Mechanism of outer membrane protein assembly by the Bam complex

Abstract

β-barrel integral membrane proteins perform important roles in the outer membranes of Gram-negative bacteria, mitochondria, and chloroplasts. In Gram-negative bacteria, the β-barrel assembly machine (Bam) complex accelerates the folding and membrane integration of these proteins. Structural and biochemical studies of the Bam complex have led to hypotheses of how BamA, the central component of the complex that is itself a β-barrel protein, may interact with substrates to promote their assembly. However, an understanding of how this molecular machine accelerates folding in the absence of an energy source remains unclear. Characterization of folding intermediates trapped on the Bam complex is needed to develop a physical picture for how catalysis occurs. This thesis describes biochemical and structural experiments aimed at revealing how the Bam complex promotes the assembly of outer membrane proteins. In Chapter 2, we use mutant substrates that become trapped on the machine during folding to show that folding is catalyzed within the interior of the BamA β-barrel. In Chapter 3, we generate and characterize a larger series of Bam complex substrates that are trapped at different stages of folding.
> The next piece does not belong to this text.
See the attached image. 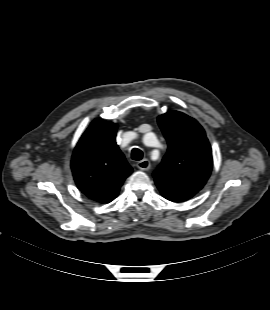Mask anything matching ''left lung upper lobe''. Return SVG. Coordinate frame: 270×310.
I'll use <instances>...</instances> for the list:
<instances>
[{"instance_id": "obj_1", "label": "left lung upper lobe", "mask_w": 270, "mask_h": 310, "mask_svg": "<svg viewBox=\"0 0 270 310\" xmlns=\"http://www.w3.org/2000/svg\"><path fill=\"white\" fill-rule=\"evenodd\" d=\"M158 124L168 142V151L154 173L155 183L201 190L213 165L204 129L195 119L178 111L160 115Z\"/></svg>"}]
</instances>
These experiments demonstrate that folding occurs in a stepwise fashion from the C-terminus to the N-terminus of the substrate, with early stages occurring outside the membrane and late stages occurring within the membrane. In Chapter 4, the ability to trap substrate folding intermediates is exploited to obtain a structure of a substrate-bound Bam complex by cryo-electron microscopy. This structure reveals a network of interactions between BamA and the substrate, suggesting that BamA templates substrate folding and that intramolecular interactions within the substrate trigger its release once folding has finished. These results provide insight into how the Bam complex assembles its substrates in an energy-independent manner. The findings here may guide further structural studies with substrate folding intermediates and may facilitate development of antibiotics that target Gram-negative pathogens by preventing proper function of the Bam complex.